Required action =
Give every entry again, unchanged, and leave its images out.

[Collected data]
'''

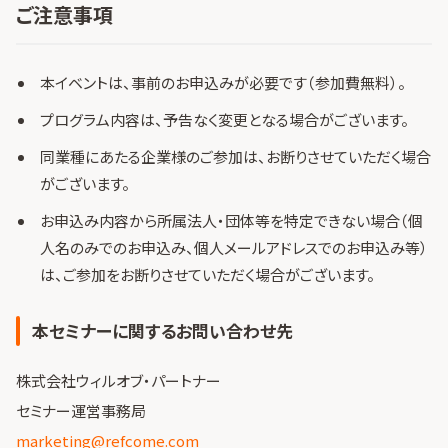
ご注意事項
本イベントは、事前のお申込みが必要です（参加費無料）。
プログラム内容は、予告なく変更となる場合がございます。
同業種にあたる企業様のご参加は、お断りさせていただく場合
がございます。
お申込み内容から所属法人・団体等を特定できない場合（個
人名のみでのお申込み、個人メールアドレスでのお申込み等）
は、ご参加をお断りさせていただく場合がございます。
本セミナーに関するお問い合わせ先
株式会社ウィルオブ・パートナー
セミナー運営事務局
marketing@refcome.com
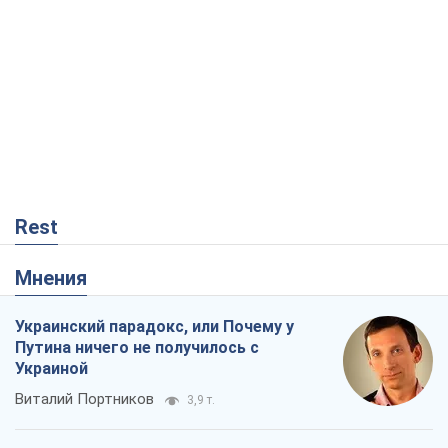
Rest
Мнения
Украинский парадокс, или Почему у
Путина ничего не получилось с
Украиной
Виталий Портников
3,9 т.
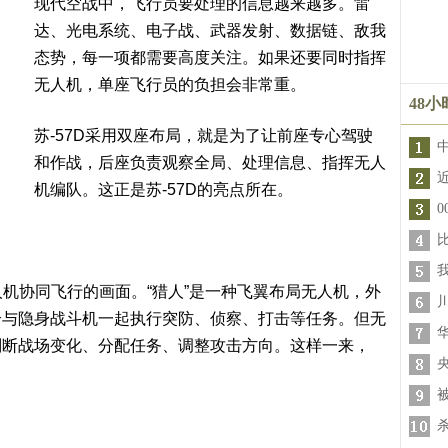
现代空战中，飞行员要处理的信息越来越多。雷
达、光电系统、电子战、武器发射、数据链、敌我
态势，每一项都需要高度关注。如果还要同时指挥
无人机，单座飞行员的负担会非常重。
48
苏-57D采用双座布局，就是为了让前座专心驾驶
和作战，后座负责观察全局、处理信息、指挥无人
机编队。这正是苏-57D的亮点所在。
无人机协同飞行的画面。“猎人”是一种飞翼布局无人机，外
合与隐身战斗机一起执行突防、侦察、打击等任务。但无
判断战场变化、分配任务、调整攻击方向。这样一来，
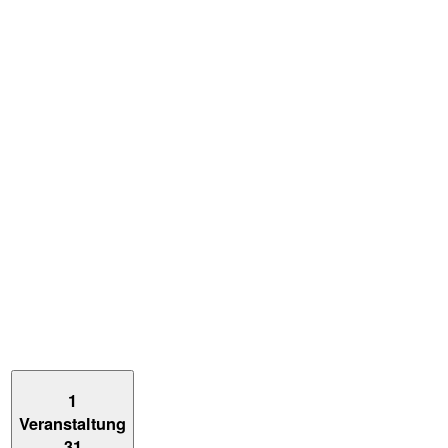
1
Veranstaltung
31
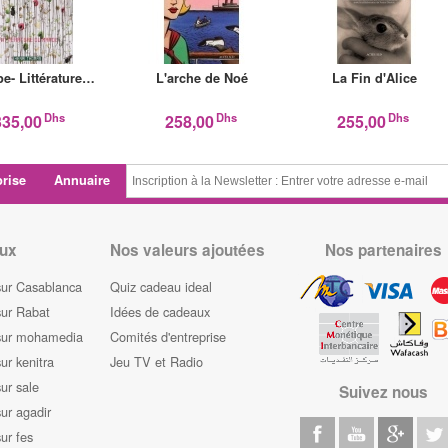
e- Littérature…
L'arche de Noé
La Fin d'Alice
Dhs
Dhs
Dhs
335,00
258,00
255,00
prise
Annuaire
ux
Nos valeurs ajoutées
Nos partenaires
sur Casablanca
Quiz cadeau ideal
sur Rabat
Idées de cadeaux
sur mohamedia
Comités d'entreprise
ur kenitra
Jeu TV et Radio
ur sale
Suivez nous
ur agadir
ur fes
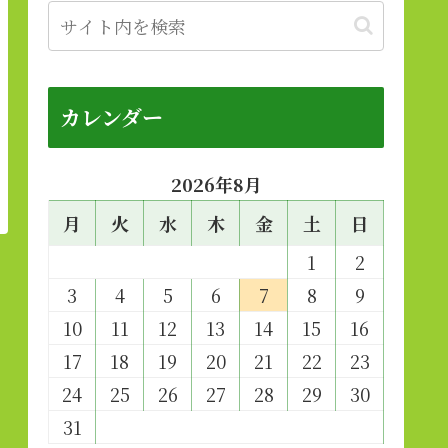
カレンダー
2026年8月
月
火
水
木
金
土
日
1
2
3
4
5
6
7
8
9
10
11
12
13
14
15
16
17
18
19
20
21
22
23
24
25
26
27
28
29
30
31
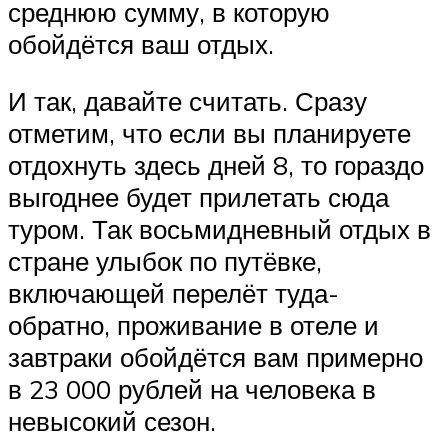
среднюю сумму, в которую
обойдётся ваш отдых.
И так, давайте считать. Сразу
отметим, что если вы планируете
отдохнуть здесь дней 8, то гораздо
выгоднее будет прилетать сюда
туром. Так восьмидневный отдых в
стране улыбок по путёвке,
включающей перелёт туда-
обратно, проживание в отеле и
завтраки обойдётся вам примерно
в 23 000 рублей на человека в
невысокий сезон.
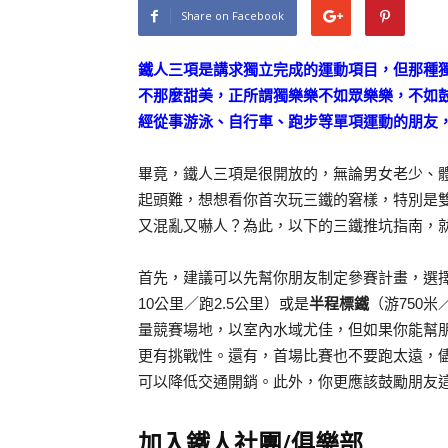
Share on Facebook
鐵人三項是講求獨立完成的運動項目，但那種
不那麼甜美，正所謂獨樂樂不如眾樂樂，不如
經從事游泳、自行車、跑步等單項運動的朋友
畢竟，鐵人三項是很開放的，無論男女老少、
起頭難，想想看你首次玩三鐵的窘樣，特別是
又混亂又嚇人？為此，以下的三鐵推坑指南，
首先，建議可以先幫你朋友制定參賽計畫，選
10公里／跑2.5公里）或是
半程標鐵
（游750
量競賽場地，以室內水域尤佳，但如果你能幫
更有挑戰性。還有，首場比賽也不要跑太遠，
可以降低交通開銷。此外，你更應該鼓勵朋友
加入鐵人社團/俱樂部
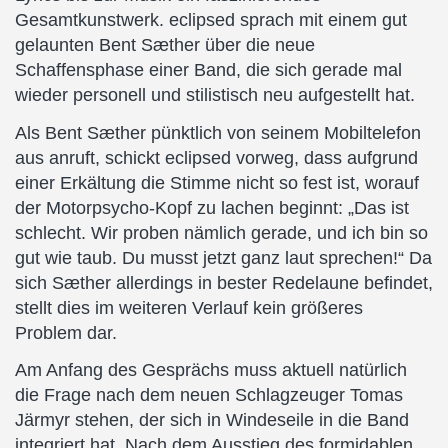
Gesamtkunstwerk. eclipsed sprach mit einem gut
gelaunten Bent Sæther über die neue
Schaffensphase einer Band, die sich gerade mal
wieder personell und stilistisch neu aufgestellt hat.
Als Bent Sæther pünktlich von seinem Mobiltelefon
aus anruft, schickt eclipsed vorweg, dass aufgrund
einer Erkältung die Stimme nicht so fest ist, worauf
der Motorpsycho-Kopf zu lachen beginnt: „Das ist
schlecht. Wir proben nämlich gerade, und ich bin so
gut wie taub. Du musst jetzt ganz laut sprechen!“ Da
sich Sæther allerdings in bester Redelaune befindet,
stellt dies im weiteren Verlauf kein größeres
Problem dar.
Am Anfang des Gesprächs muss aktuell natürlich
die Frage nach dem neuen Schlagzeuger Tomas
Järmyr stehen, der sich in Windeseile in die Band
integriert hat. Nach dem Ausstieg des formidablen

'''

Exercise output =
ご注意事項
本イベントは、事前のお申込みが必要です（参加費無料）。
プログラム内容は、予告なく変更となる場合がございます。
同業種にあたる企業様のご参加は、お断りさせていただく場合
がございます。
お申込み内容から所属法人・団体等を特定できない場合（個
人名のみでのお申込み、個人メールアドレスでのお申込み等）
は、ご参加をお断りさせていただく場合がございます。
本セミナーに関するお問い合わせ先
株式会社ウィルオブ・パートナー
セミナー運営事務局
marketing@refcome.com
Rest
Мнения
Украинский парадокс, или Почему у
Путина ничего не получилось с
Украиной
Виталий Портников
3,9 т.
现代空战中，飞行员要处理的信息越来越多。雷
达、光电系统、电子战、武器发射、数据链、敌我
态势，每一项都需要高度关注。如果还要同时指挥
无人机，单座飞行员的负担会非常重。
48
苏-57D采用双座布局，就是为了让前座专心驾驶
和作战，后座负责观察全局、处理信息、指挥无人
机编队。这正是苏-57D的亮点所在。
无人机协同飞行的画面。“猎人”是一种飞翼布局无人机，外
合与隐身战斗机一起执行突防、侦察、打击等任务。但无
判断战场变化、分配任务、调整攻击方向。这样一来，
1
Veranstaltung
31
e- Littérature…
L'arche de Noé
La Fin d'Alice
Dhs
Dhs
Dhs
335,00
258,00
255,00
prise
Annuaire
ux
Nos valeurs ajoutées
Nos partenaires
sur Casablanca
Quiz cadeau ideal
sur Rabat
Idées de cadeaux
sur mohamedia
Comités d'entreprise
ur kenitra
Jeu TV et Radio
ur sale
Suivez nous
ur agadir
ur fes
カレンダー
2026年8月
月
火
水
木
金
土
日
1
2
3
4
5
6
7
8
9
10
11
12
13
14
15
16
17
18
19
20
21
22
23
24
25
26
27
28
29
30
31
среднюю сумму, в которую
обойдётся ваш отдых.
И так, давайте считать. Сразу
отметим, что если вы планируете
отдохнуть здесь дней 8, то гораздо
выгоднее будет прилетать сюда
туром. Так восьмидневный отдых в
стране улыбок по путёвке,
включающей перелёт туда-
обратно, проживание в отеле и
завтраки обойдётся вам примерно
в 23 000 рублей на человека в
невысокий сезон.
Share on Facebook
鐵人三項是講求獨立完成的運動項目，但那種
不那麼甜美，正所謂獨樂樂不如眾樂樂，不如
經從事游泳、自行車、跑步等單項運動的朋友
畢竟，鐵人三項是很開放的，無論男女老少、
起頭難，想想看你首次玩三鐵的窘樣，特別是
又混亂又嚇人？為此，以下的三鐵推坑指南，
首先，建議可以先幫你朋友制定參賽計畫，選
10公里／跑2.5公里）或是
半程標鐵
（游750
量競賽場地，以室內水域尤佳，但如果你能幫
更有挑戰性。還有，首場比賽也不要跑太遠，
可以降低交通開銷。此外，你更應該鼓勵朋友
加入鐵人社團/俱樂部
Gesamtkunstwerk. eclipsed sprach mit einem gut
gelaunten Bent Sæther über die neue
Schaffensphase einer Band, die sich gerade mal
wieder personell und stilistisch neu aufgestellt hat.
Als Bent Sæther pünktlich von seinem Mobiltelefon
aus anruft, schickt eclipsed vorweg, dass aufgrund
einer Erkältung die Stimme nicht so fest ist, worauf
der Motorpsycho-Kopf zu lachen beginnt: „Das ist
schlecht. Wir proben nämlich gerade, und ich bin so
gut wie taub. Du musst jetzt ganz laut sprechen!“ Da
sich Sæther allerdings in bester Redelaune befindet,
stellt dies im weiteren Verlauf kein größeres
Problem dar.
Am Anfang des Gesprächs muss aktuell natürlich
die Frage nach dem neuen Schlagzeuger Tomas
Järmyr stehen, der sich in Windeseile in die Band
integriert hat. Nach dem Ausstieg des formidablen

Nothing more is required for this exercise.